Diners at the eatery in Zhangjiagang city, Jiangsu Province, were charged one yuan ($0.15; 10p) each to cover the cost of purifying the air inside, the official Xinhua news agency reports. Cities in the region have been enveloped in thick smog in recent weeks, causing health concerns for local people.
The restaurant's owners recently purchased an air filtration system to improve the dining experience, and covered the cost by passing it on to customers without prior warning, the report says. But after complaints from angry patrons, the local government intervened to stop the practice, telling the owners that it constituted an illegal charge.
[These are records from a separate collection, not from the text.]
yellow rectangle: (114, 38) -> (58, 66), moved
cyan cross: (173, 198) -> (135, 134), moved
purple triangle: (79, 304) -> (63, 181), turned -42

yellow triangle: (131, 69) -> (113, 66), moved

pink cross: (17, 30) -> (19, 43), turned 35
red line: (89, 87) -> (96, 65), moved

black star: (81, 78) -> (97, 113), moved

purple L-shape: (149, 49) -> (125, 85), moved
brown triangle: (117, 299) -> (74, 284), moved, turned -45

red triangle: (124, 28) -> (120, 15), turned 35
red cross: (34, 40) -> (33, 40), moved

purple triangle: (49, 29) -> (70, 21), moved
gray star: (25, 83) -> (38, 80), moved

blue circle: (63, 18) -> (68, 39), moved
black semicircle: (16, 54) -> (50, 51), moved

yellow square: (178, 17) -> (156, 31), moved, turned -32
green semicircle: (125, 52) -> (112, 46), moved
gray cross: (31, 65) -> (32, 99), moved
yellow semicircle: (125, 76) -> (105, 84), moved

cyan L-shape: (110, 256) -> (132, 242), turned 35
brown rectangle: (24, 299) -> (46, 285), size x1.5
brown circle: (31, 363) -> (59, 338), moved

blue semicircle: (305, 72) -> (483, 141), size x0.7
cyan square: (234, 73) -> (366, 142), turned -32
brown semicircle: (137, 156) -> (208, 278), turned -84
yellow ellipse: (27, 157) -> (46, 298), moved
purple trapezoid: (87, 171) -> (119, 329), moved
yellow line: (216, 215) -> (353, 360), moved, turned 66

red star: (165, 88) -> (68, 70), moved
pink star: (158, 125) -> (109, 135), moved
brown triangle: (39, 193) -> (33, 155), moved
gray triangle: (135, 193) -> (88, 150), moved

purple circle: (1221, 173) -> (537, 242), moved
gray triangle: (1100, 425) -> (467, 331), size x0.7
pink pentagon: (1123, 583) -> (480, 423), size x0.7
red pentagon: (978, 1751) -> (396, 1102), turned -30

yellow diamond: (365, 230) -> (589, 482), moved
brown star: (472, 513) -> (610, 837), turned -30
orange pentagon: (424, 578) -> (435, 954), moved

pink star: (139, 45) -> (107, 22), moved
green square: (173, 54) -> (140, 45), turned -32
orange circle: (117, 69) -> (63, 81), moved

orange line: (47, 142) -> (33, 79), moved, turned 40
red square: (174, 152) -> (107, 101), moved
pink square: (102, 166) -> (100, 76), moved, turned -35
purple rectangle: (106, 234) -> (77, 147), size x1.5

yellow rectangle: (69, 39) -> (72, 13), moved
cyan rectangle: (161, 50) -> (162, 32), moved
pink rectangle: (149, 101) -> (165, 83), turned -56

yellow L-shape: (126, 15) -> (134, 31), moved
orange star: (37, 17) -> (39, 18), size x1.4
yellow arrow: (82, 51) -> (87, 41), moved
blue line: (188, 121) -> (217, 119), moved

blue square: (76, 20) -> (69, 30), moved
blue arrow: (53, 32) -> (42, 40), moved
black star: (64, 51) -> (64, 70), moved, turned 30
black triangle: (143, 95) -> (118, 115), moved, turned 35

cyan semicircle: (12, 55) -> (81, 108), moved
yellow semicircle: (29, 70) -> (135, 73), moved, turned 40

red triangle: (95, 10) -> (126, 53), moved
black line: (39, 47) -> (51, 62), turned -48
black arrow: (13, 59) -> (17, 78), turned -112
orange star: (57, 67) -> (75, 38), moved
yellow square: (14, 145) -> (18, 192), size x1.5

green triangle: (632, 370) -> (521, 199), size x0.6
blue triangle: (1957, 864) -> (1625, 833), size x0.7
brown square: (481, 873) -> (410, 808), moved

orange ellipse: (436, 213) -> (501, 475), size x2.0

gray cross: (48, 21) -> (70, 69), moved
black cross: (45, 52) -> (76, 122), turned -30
A city official tells Xinhua that it wasn't the diners' choice to breathe filtered air, so it could not be sold as a commodity.
While those on the receiving end of the charge were unhappy, the idea has been welcomed by many Chinese social media users. "I'd agree to the fee!" declares one person on the Sina Weibo microblogging site, while another says they would happily pay more for clean air. One user suggests that the government should follow suit to deal with the country's severe smog problems. But some criticise the way the owners collected the cash. "Paying is not the problem," writes one person. "The problem is being informed in advance and obtaining consent."